Cyber-physical testbed gives realistic platform for power grid security research
With the nation’s security and economic vitality in his sights, Manimaran Govindarasu is setting out to make the power grid infrastructure more resilient against evolving and continuous cyberattacks.
These attacks could result in anything from compromised data within utility companies to significant blackouts across the country.
“Our current power grid is designed to manage randomly occurring faults from things like devastating storms, but it doesn’t have the same capacity when it comes to malicious cyberattacks,” explains Govindarasu, Mehl Professor of Electrical and Computer Engineering.
Competing with these attacks and developing defensive and mitigative strategies requires a safe, realistic place to configure and simulate compromises to the grid. That environment is exactly what Govindarasu is creating with a cyber-physical security testbed.
The testbed, which integrates industry standard control software, communication protocols, and field devices combined with real-time power system simulators, provides an accurate representation of cyber-physical grid interdependencies.
Researchers, including faculty and graduate and undergraduate students, use the testbed to assess vulnerabilities and risks, analyze system impacts, and validate and evaluate countermeasures.
Govindarasu also incorporates the testbed into the coursework of a senior/graduate-level course on cybersecurity as well as in senior capstone design projects. Additionally, he offers the technology to outreach programs, giving people outside the university a chance for hands-on experience with power grid and cybersecurity.
“Not only are we studying the impact of these attacks, we are gaining insight into how to prevent them from happening in the first place,” Govindarasu says. “It’s a great opportunity for all those involved—the students get to learn technical skills, and their projects provide more data to incorporate into our research.”

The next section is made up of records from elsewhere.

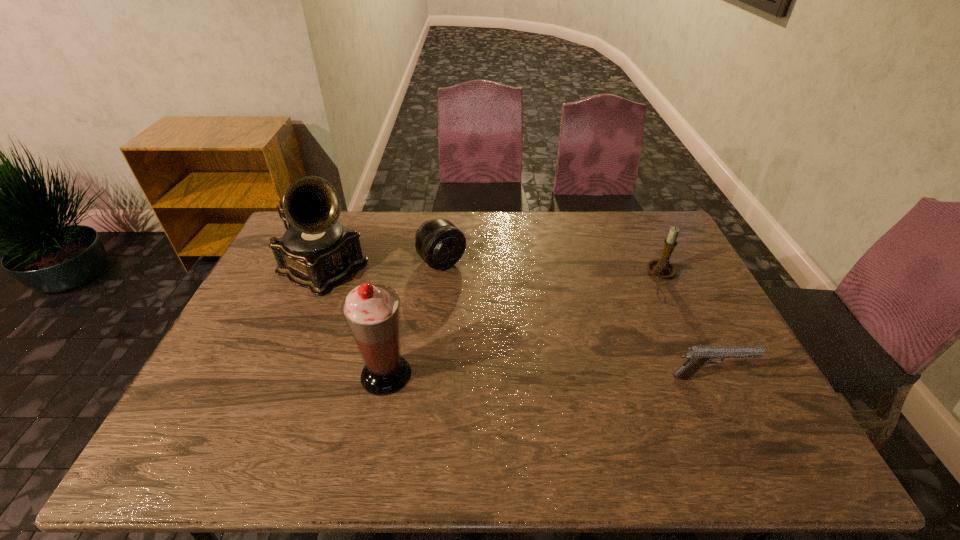 Find the location of `free spot between the pistol and the smoothie`. free spot between the pistol and the smoothie is located at coordinates (547, 376).

You are a GUI agent. You are given a task and a screenshot of the screen. Output one action in this format:
    pyautogui.click(x=<x>, y=<y>)
    Task: Click on the vacant space in between the candle holder and the smoothie
    
    Given the screenshot: What is the action you would take?
    pyautogui.click(x=523, y=323)

Identify the location of free space between the candle holder and the shortest object. The image size is (960, 540). (684, 325).

Locate an element on the screen. unoccupied area between the shortest object and the candle holder is located at coordinates (684, 325).

At what (x,y) coordinates should I click in order to perform the action: click on empty space between the second tallest object and the fourth tallest object. Please return your answer as a coordinate pair (x, y). Looking at the image, I should click on (414, 318).

Identify the location of empty space between the telephoto lens and the fourth shortest object. This screenshot has height=540, width=960. (414, 318).

At what (x,y) coordinates should I click in order to perform the action: click on free space between the tallest object and the telephoto lens. Please return your answer as a coordinate pair (x, y). Image resolution: width=960 pixels, height=540 pixels. Looking at the image, I should click on (382, 265).

Identify the location of free spot between the second shortest object and the tallest object. (382, 265).

I want to click on free spot between the smoothie and the shortest object, so click(547, 376).

Point out which object is positioned as the second nearest to the pistol. Please provide its 2D coordinates. Your answer should be formatted as a tuple, i.e. [(x, y)], where the tuple contains the x and y coordinates of a point satisfying the conditions above.

[(440, 244)] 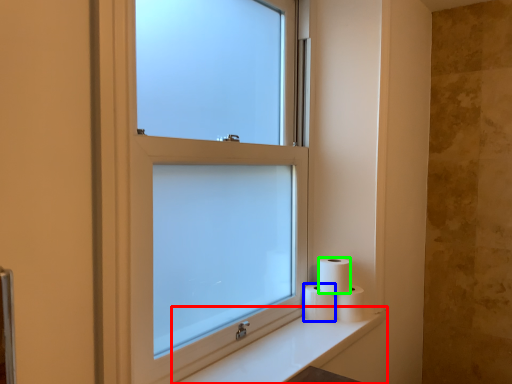 Question: Estimate the real-world distances between objects in this image. Which object is farther from counter top (highlighted by a red box), toilet paper (highlighted by a blue box) or toilet paper (highlighted by a green box)?

Choices:
 (A) toilet paper
 (B) toilet paper

Answer: (B) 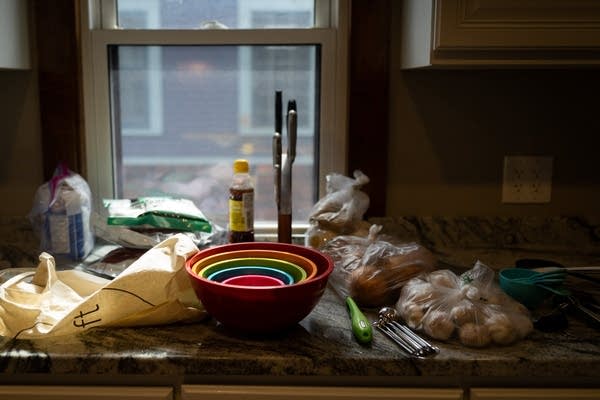 Locate an element on the screen. The width and height of the screenshot is (600, 400). brick walls is located at coordinates (198, 178), (184, 92). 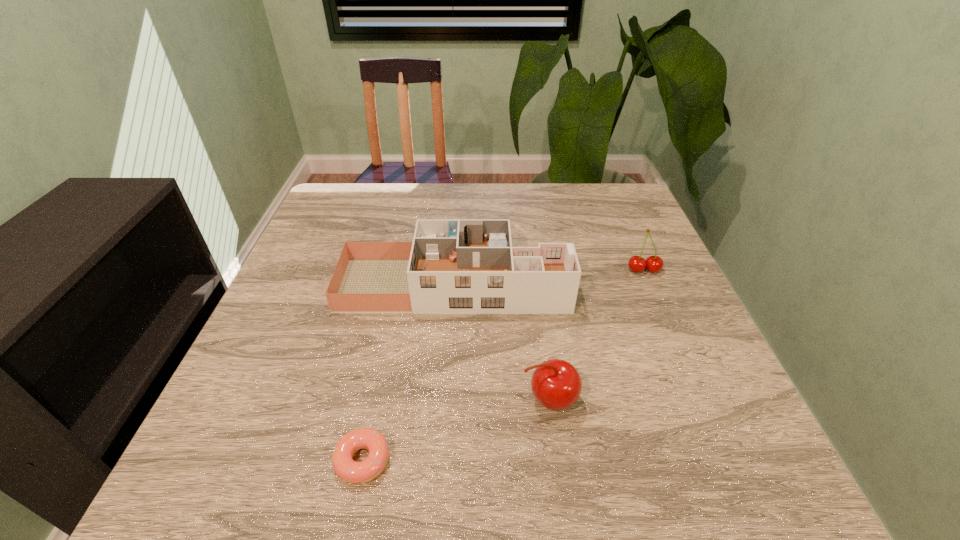 I want to click on free space that satisfies the following two spatial constraints: 1. with the stems of the rightmost object pointing upwards; 2. at the front door of the dollhouse, so click(650, 285).

This screenshot has height=540, width=960. Identify the location of vacant area in the image that satisfies the following two spatial constraints: 1. at the front door of the dollhouse; 2. on the right side of the nearer cherry. (x=446, y=400).

Find the location of a particular element. The height and width of the screenshot is (540, 960). free space that satisfies the following two spatial constraints: 1. at the front door of the left cherry; 2. on the left side of the dollhouse is located at coordinates (446, 400).

Image resolution: width=960 pixels, height=540 pixels. In order to click on free space that satisfies the following two spatial constraints: 1. on the back side of the nearer cherry; 2. on the right side of the doughnut in this screenshot , I will do `click(375, 400)`.

Image resolution: width=960 pixels, height=540 pixels. I want to click on free region that satisfies the following two spatial constraints: 1. with the stems of the rightmost object pointing upwards; 2. at the front door of the dollhouse, so click(650, 285).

The system he has created is unique on a university campus, but Govindarasu feels it’s the best place for such a technology.

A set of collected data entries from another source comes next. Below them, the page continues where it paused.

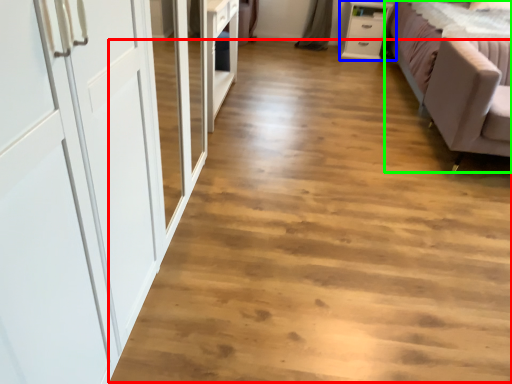 Question: Considering the real-world distances, which object is farthest from plain (highlighted by a red box)? chest of drawers (highlighted by a blue box) or studio couch (highlighted by a green box)?

Choices:
 (A) chest of drawers
 (B) studio couch

Answer: (A) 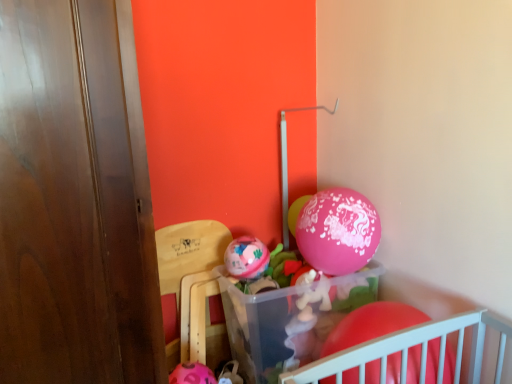 Where is `wooden chair at lower left`? wooden chair at lower left is located at coordinates (185, 274).

This screenshot has width=512, height=384. Identify the location of matte pink balloon at center, the 2th balloon when ordered from bottom to top. (246, 258).

Image resolution: width=512 pixels, height=384 pixels. In order to click on wooden chair at lower left in this screenshot , I will do `click(185, 274)`.

Measure the distance from pink glossy balloon at center, which ranks as the second balloon in left-to-right order, to matte pink balloon at center, placed as the first balloon when sorted from left to right.

pink glossy balloon at center, which ranks as the second balloon in left-to-right order, and matte pink balloon at center, placed as the first balloon when sorted from left to right, are 9.30 inches apart.

Starting from the matte pink balloon at center, which is the 2th balloon in top-to-bottom order, which balloon is the 1st one to the right? Please provide its 2D coordinates.

[(296, 212)]

Can you confirm if pink glossy balloon at center, the 2th balloon viewed from the right, is taller than matte pink balloon at center, the second balloon when ordered from back to front?

Indeed, pink glossy balloon at center, the 2th balloon viewed from the right, has a greater height compared to matte pink balloon at center, the second balloon when ordered from back to front.

From a real-world perspective, is pink glossy balloon at center, the 2th balloon viewed from the right, physically below matte pink balloon at center, placed as the first balloon when sorted from left to right?

No.

Is wooden chair at lower left wider or thinner than rubber matte balloon at lower right, the 3th balloon when ordered from back to front?

wooden chair at lower left is thinner than rubber matte balloon at lower right, the 3th balloon when ordered from back to front.

From a real-world perspective, is wooden chair at lower left positioned under rubber matte balloon at lower right, the third balloon when ordered from left to right, based on gravity?

Yes.

Does wooden chair at lower left turn towards rubber matte balloon at lower right, the third balloon viewed from the top?

No, wooden chair at lower left is not facing towards rubber matte balloon at lower right, the third balloon viewed from the top.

“We are uniquely positioned at Iowa State because we have strong industry-university collaborative programs in information assurance and power engineering. Taken together, we can incorporate all these ideas in one place and really start doing something about the problem,” he says.

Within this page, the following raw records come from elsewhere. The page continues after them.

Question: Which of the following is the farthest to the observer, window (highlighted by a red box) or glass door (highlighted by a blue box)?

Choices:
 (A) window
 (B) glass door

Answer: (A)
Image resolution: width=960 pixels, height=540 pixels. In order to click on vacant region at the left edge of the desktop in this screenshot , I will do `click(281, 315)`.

While the testbed is operational, Govindarasu is working on enhancing it by scaling it up, federating it with complementary testbeds and adding remote access capability. These advancements require creative solutions, but they would also allow for more partnerships to form within the project.
“Other universities and national labs want to be able to access the testbed to run different scenarios and collect results. We want to create a web interface that would allow for this work and also add to the functionality of the technology,” he says.
The testbed was first funded by a strategic research initiative within the electrical and computer engineering department. Later, the college added funds when the project showed promise. Now, it has support from the U.S. National Science Foundation and in-kind donations.
“It has taken some time to develop a full system that functions so well, and it has been a synergistic group effort with my colleagues Dr. Ajjarapu and Dr. Jacobson and our students,” Govindarasu says. “We definitely have more work and collaborating to do, but it’s exciting to be part of something that is so timely and can have such an important impact.”